When her and I first met she cheated on her Girlfriend she had at the time to be with me. IN WHICH I DIDN'T KNOW ABOUT until after she told me. Which I felt bad for the girl. At the sametime I didn't want to be with her anymore because of that.
Anyways it is a long story but lets just put it this way She is not a girl you want to be with. I know you see alot of she and her But For Legality reasons she won't be named and she will remain Anonymous .
But anyways When I found that out I felt like a part of me died inside and then I felt like what the f*ck was I dating? Apparently Alls my exs in the past I have dated lied to me.
I have NOT HAD 1 DECENT RELATIONSHIP EVER! I know in alot of my gameplays I complain ,b*ch and boller about being single. not only that I share my life storys alot. Because
Gaming is therapy for me. it Heals me and it makes me feel better.

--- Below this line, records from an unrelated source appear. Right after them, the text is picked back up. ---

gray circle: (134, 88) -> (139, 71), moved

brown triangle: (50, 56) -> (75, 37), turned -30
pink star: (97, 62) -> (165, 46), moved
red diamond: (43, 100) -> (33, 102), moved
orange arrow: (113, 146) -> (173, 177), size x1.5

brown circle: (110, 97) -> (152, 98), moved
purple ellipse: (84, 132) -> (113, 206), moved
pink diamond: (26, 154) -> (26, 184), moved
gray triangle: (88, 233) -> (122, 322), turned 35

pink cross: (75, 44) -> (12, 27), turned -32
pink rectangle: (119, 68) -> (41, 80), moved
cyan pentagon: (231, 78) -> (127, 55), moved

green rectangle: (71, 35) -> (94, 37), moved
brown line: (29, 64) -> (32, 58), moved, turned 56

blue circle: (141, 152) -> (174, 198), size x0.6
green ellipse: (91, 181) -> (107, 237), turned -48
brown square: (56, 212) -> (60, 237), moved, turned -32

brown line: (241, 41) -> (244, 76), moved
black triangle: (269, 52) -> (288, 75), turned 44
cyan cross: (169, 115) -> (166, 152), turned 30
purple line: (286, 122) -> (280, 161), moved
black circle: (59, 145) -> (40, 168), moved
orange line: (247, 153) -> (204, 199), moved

I dont have money to see my counsler so gaming is my therapy. I have done it for years with Music, games ,movies and such to help myself heal. It does work. But the problem is being around negative people.
So in a few months from now I am getten a new phone with a new number . I starting a new clean start. I did talk to my mom how i felt about my ex and she said that it was her lose and she was mentally nutts anyways. which i agree. but it just hurts to know someone you onced loved and was about to marry murdered there identity and who they were.

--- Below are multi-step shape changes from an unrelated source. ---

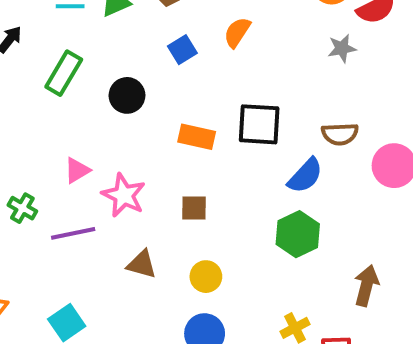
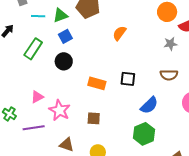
blue square: (182, 50) -> (65, 36), moved
black square: (259, 124) -> (128, 79), size x0.7
brown semicircle: (340, 134) -> (169, 75), moved

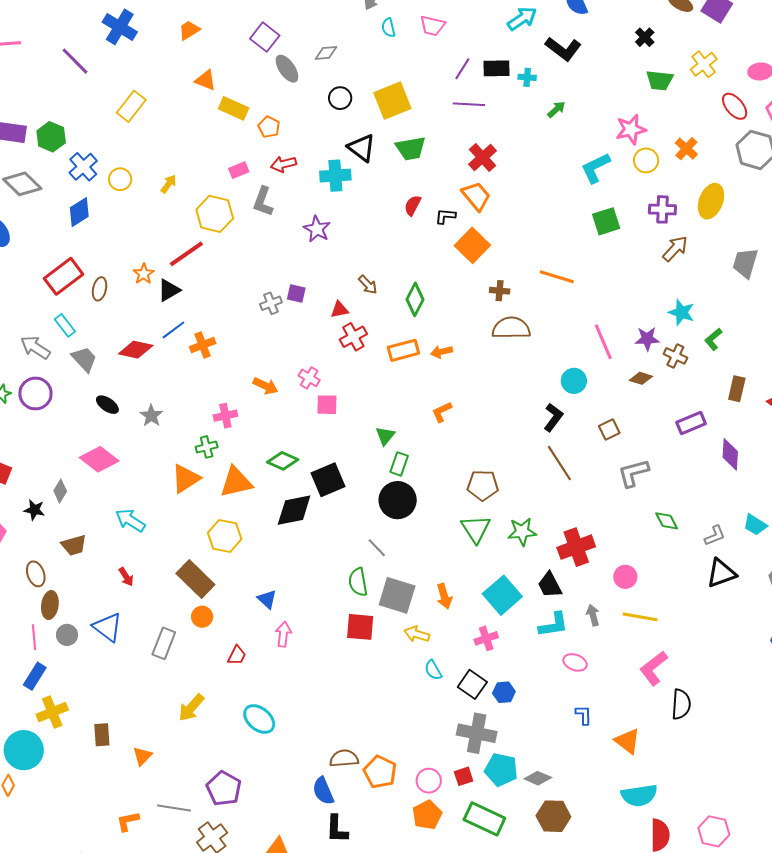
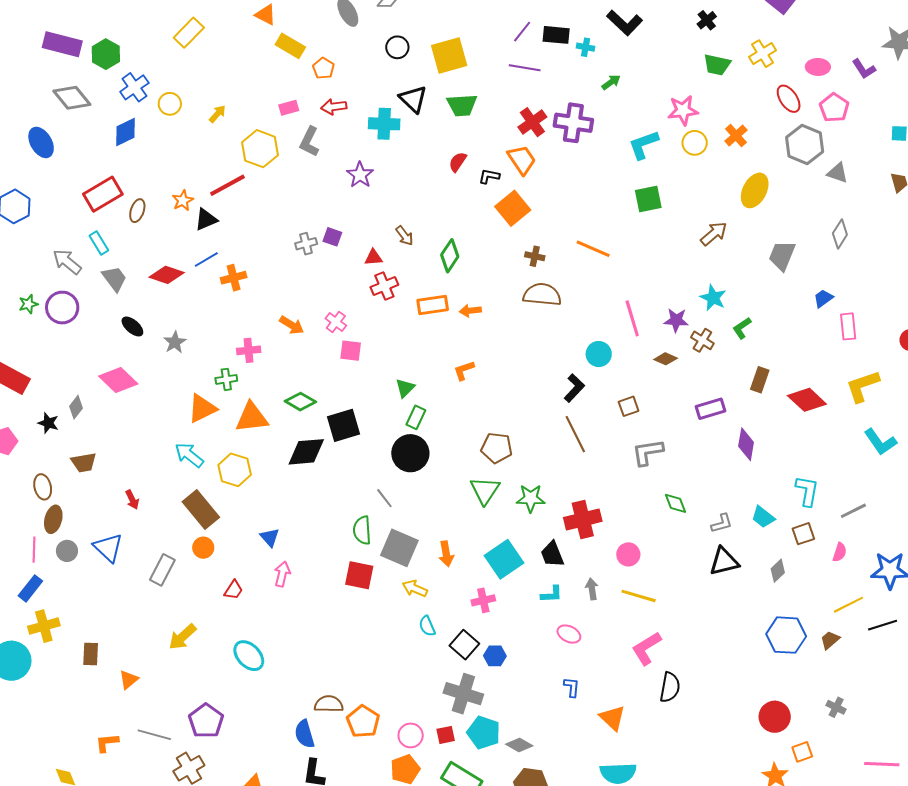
purple cross: (662, 209) -> (573, 123), moved, size x1.4
cyan arrow: (130, 520) -> (189, 455), moved
cyan L-shape: (553, 625) -> (552, 594), size x0.7

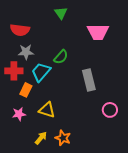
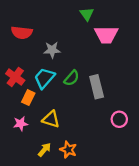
green triangle: (61, 13) -> (87, 14), moved
gray star: (26, 52) -> (52, 50), moved
green semicircle: (61, 57) -> (72, 78), moved
red cross: (14, 71) -> (15, 77), turned 36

I am all for transgender people as along as they are not someone I have dated. I love draq queens , and transgender people. I have 2 people who I am friends with who are transgender .except 1 of them finally got to fullfill there dream of being a girl. they got the whole transformation and i am proud of my friend.
My one friend is still trying to get there where my other friend is but for him it isn't that simple.

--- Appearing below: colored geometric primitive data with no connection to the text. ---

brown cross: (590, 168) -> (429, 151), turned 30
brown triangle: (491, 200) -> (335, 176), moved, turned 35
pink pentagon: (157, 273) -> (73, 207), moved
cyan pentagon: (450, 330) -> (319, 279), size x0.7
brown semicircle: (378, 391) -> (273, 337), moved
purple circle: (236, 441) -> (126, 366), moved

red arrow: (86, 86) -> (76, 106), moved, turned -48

Mainly because of money and all. I feel sorry for him .I really hope he gets his dreams soon.
Well Anyways I thought I would vent on what is all going on since i also vented in my video about it. it hasn't been released yet but you will see it in my gameplays as always.
The one thing I am proud of is I am GLAD I DIDN'T COME OUT WITH HER (MY EX GF). She always was trying to FORCE me to comeout when I didn't want to . I am just glad I came out when I did and thats not with her. All's I know Is For my Future Wife Out there where ever she is I just hope to find her one day.
Anyways Sorry for all the rambling and all. Just venting.
I LOVE YOU SWEETHEARTS WITH ALL MY HEART!!! and I am NOT QUITING YouTube,
I am just going through A rough patch that I am sure I will get through. For those who comment alot on my Youtube page THANK YOU!!! you guys are what is keeping me going evenin the roughest times.
Anyways I am gonna go get something to eat and relax while this video Uploads. I LOVE YOU FAMILY AND I MISS YOU TONS!!!